As far as waymarking, we found that the Basque and Cantabrian sections of the Norte were very well marked. The Asturian section was uneven, we got lost on several occasions (once in a pine forest outside Luarca and once outside Cadavedo), but these points are both west of where you would drop south and leave the Norte. We had no problem with path marking up to Oviedo.
As far as guidebooks, we were lucky to usually be able to get help from either a German or French pilgrim, both of those languages have excellent guidebooks. We used Eric Walker's guide pubished by the Confraternity of St. James, and I'm glad we had it but sometimes it was very unclear and unhelpful.
One thing I would highly recommend is that when you see an opportunity to take the E-9 (the coastal path which sometimes, but not always, coincides with the Camino), do it.
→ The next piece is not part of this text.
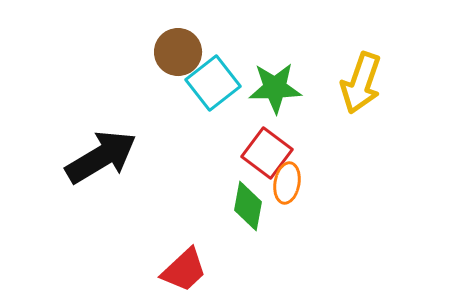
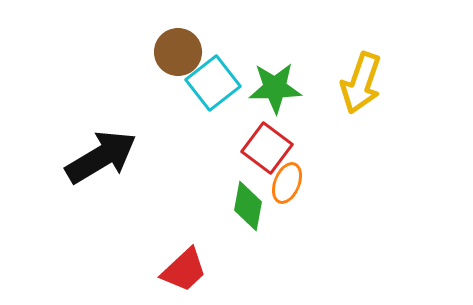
red square: moved 5 px up
orange ellipse: rotated 12 degrees clockwise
The stretch from Pendueles to Llanes, for instance, is absolutely spectacular.
And my other recommendation is that when you leave Villaviciosa and have gotten past the split (one way to Gijon, the other to Oviedo), consider taking a detour to visit the church and monastery at Valdedios. It is marked, and it's a couple km down into the valley, but the way back up to join the Camino is a very prety walk with lovely views of Valdedios below. The church is pre-romanesque and is in a beautiful setting. There's a monastery as well (it's "en obras" --under construction-- because of a lot of flooding problems), and there is an albergue there. We didn't spend the night there but we met some who said it was a very nice experience.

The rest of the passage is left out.